On February 16th, 1871, the plaintiffs, or their predecessors, licensed the defendants to make two thousand braces of their patent, No. 111,649, dated February 7th, 1871, for a royalty of ten per cent, on the net prices for which the defendants sold the braces. They did not manufacture the precise invention represented in their patent, but made a quantity of the braces known as the “Ives Brace,” and which are made according to the Amidon patent. I have not seen the Ives patent, and therefore do not understand precisely the difference between the two articles, but understand, from the testimony of the defendants' expert, that there is less capacity of lateral movement in the jaws at the foot of the brace in the Ives patent, than in the Amidon, and that the elder patent is broader than the Ives patent. The defendants were licensed only to make the article which was shown in their patent. On December 30th, 1875, the defendants, by agreement, submitted to a preliminary injunction against manufacturing the Ives brace, and conceded that it was an infringement of the Amidon patent, without conceding any other questions in the case, in regard to other braces. It was further agreed, that, in any accounting, the defendants shall account for all Ives braces, in accordance with the terms of said agreement of February 11th, 1871. Upon this state of facts, I think that the Ives brace is not protected by the license, and it is also true that the plaintiffs have agreed that the infringement is to be paid for as if it was so protected.

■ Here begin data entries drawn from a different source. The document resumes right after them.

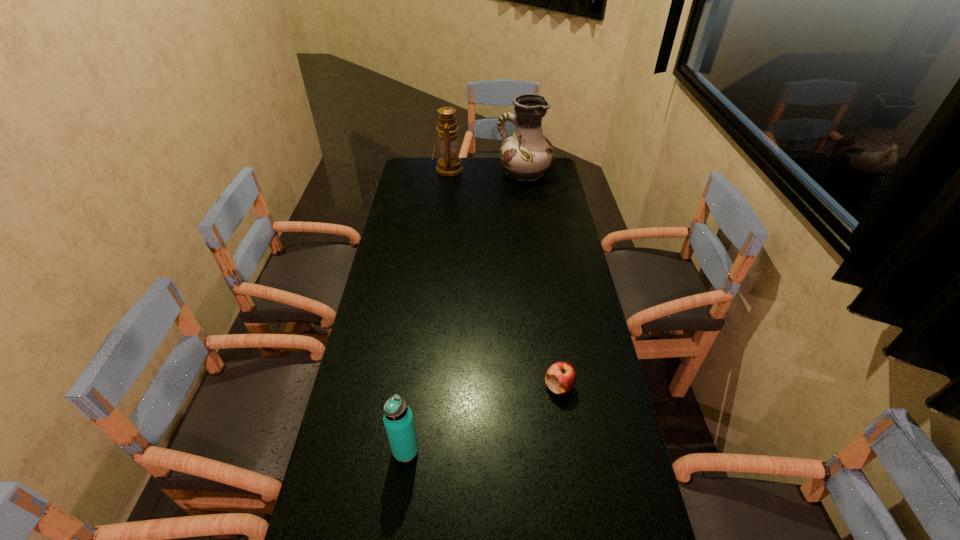 This screenshot has width=960, height=540. Find the location of `vase present at the far edge`. vase present at the far edge is located at coordinates (527, 154).

You are a GUI agent. You are given a task and a screenshot of the screen. Output one action in this format:
    pyautogui.click(x=<x>, y=<y>)
    Task: Click on the oil lamp present at the far edge
    This screenshot has width=960, height=540.
    Given the screenshot: What is the action you would take?
    pyautogui.click(x=450, y=164)

You are a GUI agent. You are given a task and a screenshot of the screen. Output one action in this format:
    pyautogui.click(x=<x>, y=<y>)
    Task: Click on the oil lamp located at the left edge
    
    Given the screenshot: What is the action you would take?
    pyautogui.click(x=450, y=164)

This screenshot has height=540, width=960. Identify the location of water bottle that is at the left edge. (398, 419).

Find the location of a particular element. The width and height of the screenshot is (960, 540). vase that is at the right edge is located at coordinates (527, 154).

This screenshot has width=960, height=540. What are the coordinates of `apple located at the right edge` in the screenshot? It's located at (560, 377).

I want to click on object at the far left corner, so click(x=450, y=164).

I want to click on object at the far right corner, so click(x=527, y=154).

In the image, there is a desktop. Identify the location of vacant region at the left edge. The image size is (960, 540). (400, 316).

Locate an element on the screen. The height and width of the screenshot is (540, 960). free space at the right edge of the desktop is located at coordinates (572, 244). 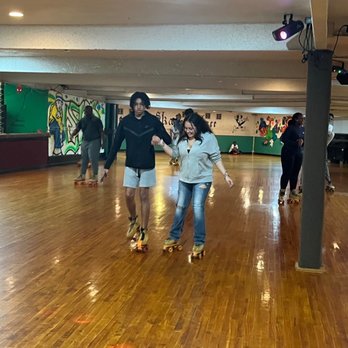 At what (x,y) coordinates should I click in order to perform the action: click on floor. Please return your answer as a coordinate pair (x, y). Looking at the image, I should click on (234, 312). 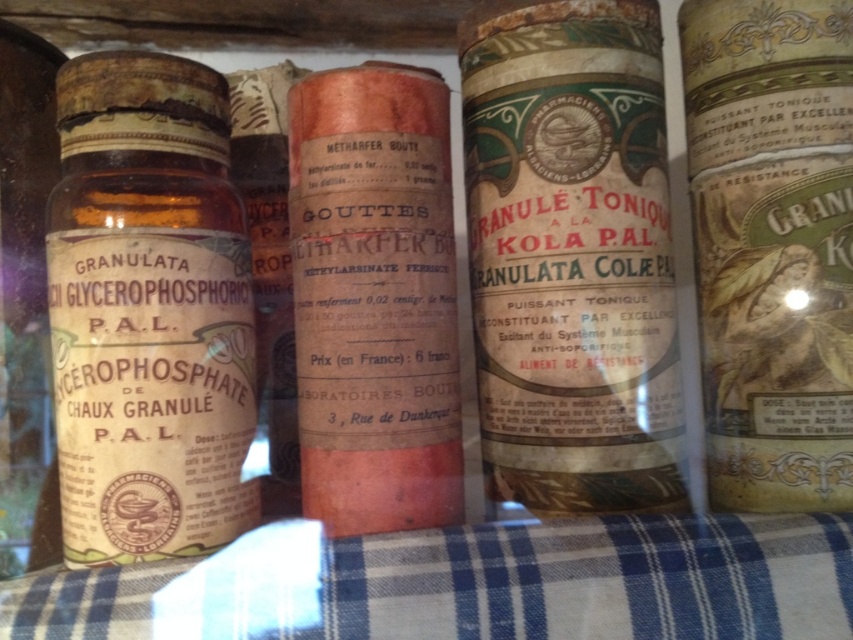 Looking at this image, which of these two, vintage paper-toned tonique at center or orange paper bottle at center, stands shorter?

Standing shorter between the two is orange paper bottle at center.

Is vintage paper-toned tonique at center to the right of orange paper bottle at center from the viewer's perspective?

Correct, you'll find vintage paper-toned tonique at center to the right of orange paper bottle at center.

Does point (839, 273) come closer to viewer compared to point (440, 502)?

No, (839, 273) is behind (440, 502).

The height and width of the screenshot is (640, 853). Find the location of `vintage paper-toned tonique at center`. vintage paper-toned tonique at center is located at coordinates (772, 244).

Is green paper label at center shorter than amber glass bottle at left?

No.

I want to click on green paper label at center, so click(572, 253).

Measure the distance between amber glass bottle at left and vintage paper-toned tonique at center.

amber glass bottle at left is 16.34 inches from vintage paper-toned tonique at center.

What do you see at coordinates (148, 310) in the screenshot? I see `amber glass bottle at left` at bounding box center [148, 310].

The image size is (853, 640). Identify the location of amber glass bottle at left. (148, 310).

The questions in regard to the Centennial and Centennial Novelty braces only remain. These two braces differ from the Ives and the Novelty mainly in this, that the jaws are attached to the side walls of the bevelled cavity in the foot, and that these side walls move on a pivot towards each other, when operated upon by the screw thimble, and so pinch the jaws together. This accomplishes the same result, in substantially the same way in which it is accomplished in the Amidon patent, where the heels of the jaws are forced together in the bevelled orifice by the screw thimble acting directly upon the jaws, or, as it is expressed in the patent the jaws are “forced together by the inclined surfaces of the thimble F and the cavity D, when the said thimble is screwed on the foot.” It is not material whether the walls of the orifice pinch the jaws, or the jaws are pinched against the walls. These two braces, differing from the other braces of the defendants only in the particular which has been named, infringe also the third claim of the Amidon patent, and, equally with the other braces, infringe the first and second claims of that patent, and also of the Horton patent.

There should be a decree for an injunction against the four braces of the defendants, and for an accounting.

1 [Reported by Hon. Samuel Blatchford, Circuit Judge; reprinted in 2 Ban. & A. 574; and here republished by permission.]